#### Exercise directions:
Wherever a line of the data contains "optimaliseren", copy that line.

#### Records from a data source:
- - -

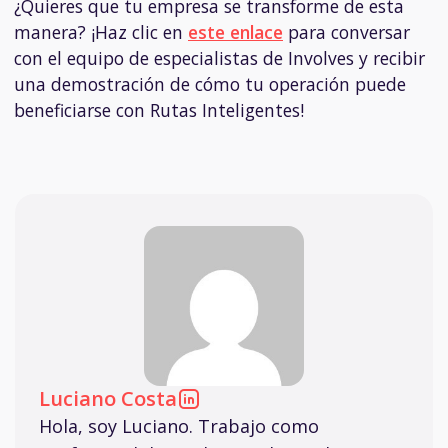
¿Quieres que tu empresa se transforme de esta
manera? ¡Haz clic en
este enlace
para conversar
con el equipo de especialistas de Involves y recibir
una demostración de cómo tu operación puede
beneficiarse con Rutas Inteligentes!
Luciano Costa
Hola, soy Luciano. Trabajo como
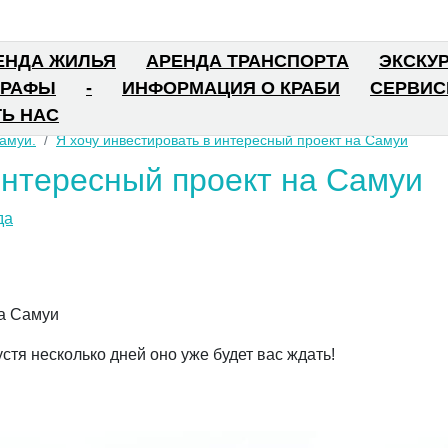
ЕНДА ЖИЛЬЯ
АРЕНДА ТРАНСПОРТА
ЭКСКУ
ГРАФЫ
-
ИНФОРМАЦИЯ О КРАБИ
СЕРВИ
Ь НАС
амуи.
Я хочу инвестировать в интересный проект на Самуи
интересный проект на Самуи
да
на Самуи
тя несколько дней оно уже будет вас ждать!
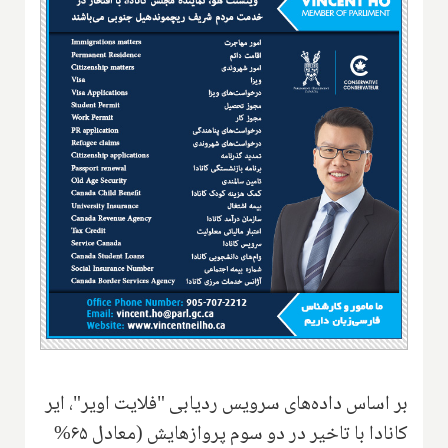
بر اساس داده‌های سرویس ردیابی "فلایت اویر"، ایر
کانادا با تاخیر در دو سوم پروازهایش (معادل ۶۵%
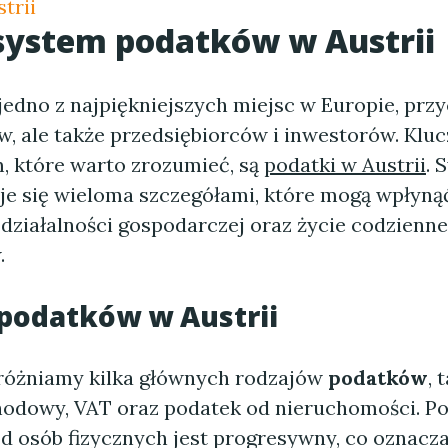
trii
 system
podatków w Austrii
 jedno z najpiękniejszych miejsc w Europie, przy
ów, ale także przedsiębiorców i inwestorów. Kl
, które warto zrozumieć, są
podatki w Austrii
. 
je się wieloma szczegółami, które mogą wpłyną
działalności gospodarczej oraz życie codzienne
.
podatków w Austrii
różniamy kilka głównych rodzajów
podatków
, 
odowy, VAT oraz podatek od nieruchomości. P
 osób fizycznych jest progresywny, co oznacza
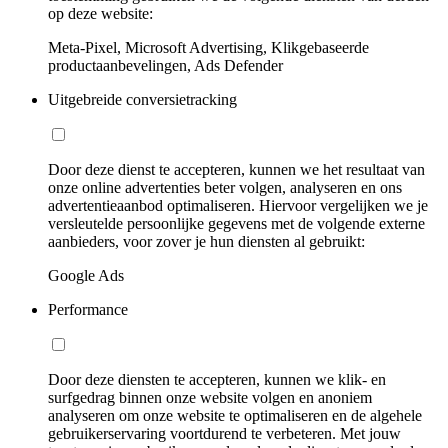
op deze website:
Meta-Pixel, Microsoft Advertising, Klikgebaseerde
productaanbevelingen, Ads Defender
Uitgebreide conversietracking
Door deze dienst te accepteren, kunnen we het resultaat van
onze online advertenties beter volgen, analyseren en ons
advertentieaanbod optimaliseren. Hiervoor vergelijken we je
versleutelde persoonlijke gegevens met de volgende externe
aanbieders, voor zover je hun diensten al gebruikt:
Google Ads
Performance
Door deze diensten te accepteren, kunnen we klik- en
surfgedrag binnen onze website volgen en anoniem
analyseren om onze website te optimaliseren en de algehele
gebruikerservaring voortdurend te verbeteren. Met jouw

- - -

#### Answer to the exercise:
advertentieaanbod optimaliseren. Hiervoor vergelijken we je
analyseren om onze website te optimaliseren en de algehele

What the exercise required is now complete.